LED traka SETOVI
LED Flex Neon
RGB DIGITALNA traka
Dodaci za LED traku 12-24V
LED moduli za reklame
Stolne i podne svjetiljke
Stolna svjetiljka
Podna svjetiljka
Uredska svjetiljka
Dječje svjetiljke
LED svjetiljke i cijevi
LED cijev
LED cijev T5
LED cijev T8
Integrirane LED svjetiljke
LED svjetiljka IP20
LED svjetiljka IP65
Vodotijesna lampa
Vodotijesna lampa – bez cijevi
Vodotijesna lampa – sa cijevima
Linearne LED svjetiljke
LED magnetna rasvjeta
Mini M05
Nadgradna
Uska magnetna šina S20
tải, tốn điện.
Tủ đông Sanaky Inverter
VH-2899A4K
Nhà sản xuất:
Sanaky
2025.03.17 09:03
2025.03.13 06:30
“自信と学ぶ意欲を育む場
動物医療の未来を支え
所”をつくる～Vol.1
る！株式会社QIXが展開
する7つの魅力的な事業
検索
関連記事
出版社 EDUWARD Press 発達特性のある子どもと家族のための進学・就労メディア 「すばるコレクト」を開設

━━━━━━━━

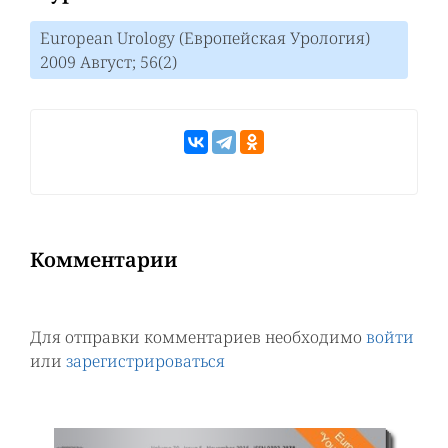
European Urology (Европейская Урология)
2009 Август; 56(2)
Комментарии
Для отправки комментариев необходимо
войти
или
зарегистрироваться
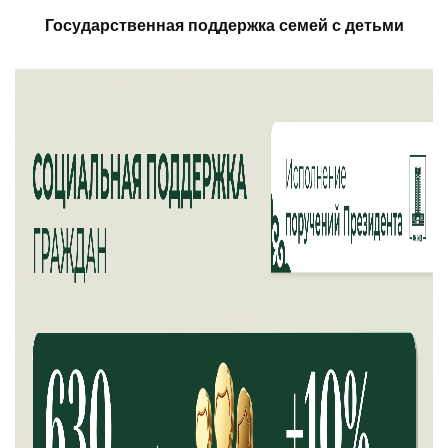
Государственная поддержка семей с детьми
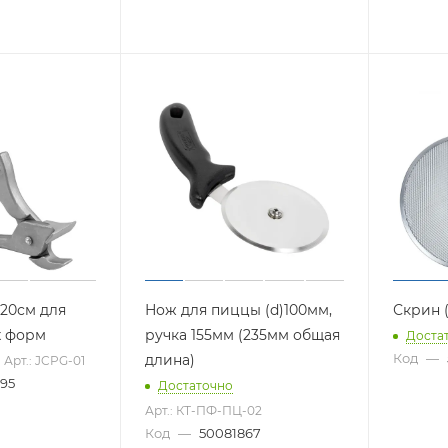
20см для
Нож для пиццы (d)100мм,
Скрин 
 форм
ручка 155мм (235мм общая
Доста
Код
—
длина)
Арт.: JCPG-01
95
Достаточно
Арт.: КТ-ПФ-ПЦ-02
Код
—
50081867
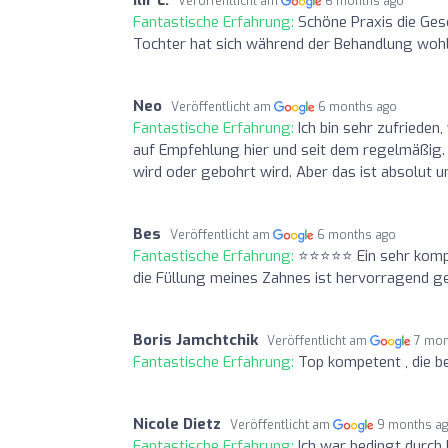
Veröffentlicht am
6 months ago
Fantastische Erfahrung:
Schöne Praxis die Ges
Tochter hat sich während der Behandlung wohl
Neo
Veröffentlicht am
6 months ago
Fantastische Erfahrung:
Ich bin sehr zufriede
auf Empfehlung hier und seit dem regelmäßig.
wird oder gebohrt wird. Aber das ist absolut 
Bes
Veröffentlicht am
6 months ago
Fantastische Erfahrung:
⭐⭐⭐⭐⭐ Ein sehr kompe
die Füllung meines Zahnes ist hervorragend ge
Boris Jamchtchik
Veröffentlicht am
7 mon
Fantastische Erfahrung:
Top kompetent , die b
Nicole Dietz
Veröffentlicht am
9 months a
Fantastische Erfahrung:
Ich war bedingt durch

━━━━━━━━

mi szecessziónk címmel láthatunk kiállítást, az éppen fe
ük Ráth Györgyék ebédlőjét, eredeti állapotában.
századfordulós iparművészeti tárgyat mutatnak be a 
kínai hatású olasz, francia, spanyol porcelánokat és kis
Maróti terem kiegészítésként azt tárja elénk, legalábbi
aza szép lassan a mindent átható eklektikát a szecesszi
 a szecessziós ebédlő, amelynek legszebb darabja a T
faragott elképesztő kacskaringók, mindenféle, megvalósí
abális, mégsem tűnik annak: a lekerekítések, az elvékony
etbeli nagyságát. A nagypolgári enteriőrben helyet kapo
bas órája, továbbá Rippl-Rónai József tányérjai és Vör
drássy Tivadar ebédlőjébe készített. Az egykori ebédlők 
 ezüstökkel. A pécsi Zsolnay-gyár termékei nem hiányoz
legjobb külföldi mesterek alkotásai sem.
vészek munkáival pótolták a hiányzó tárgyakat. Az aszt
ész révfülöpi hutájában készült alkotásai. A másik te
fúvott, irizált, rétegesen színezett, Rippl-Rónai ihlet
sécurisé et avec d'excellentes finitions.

━━━━━━━━

**What the task requires:** Among the records above, extract exactly the lines from the line with "2025.03.13 06:30" to the line with "出版社 EDUWARD Press", both lines included, and leave out the rest.

**Solution for this problem:**
2025.03.13 06:30
“自信と学ぶ意欲を育む場
動物医療の未来を支え
所”をつくる～Vol.1
る！株式会社QIXが展開
する7つの魅力的な事業
検索
関連記事
出版社 EDUWARD Press 発達特性のある子どもと家族のための進学・就労メディア 「すばるコレクト」を開設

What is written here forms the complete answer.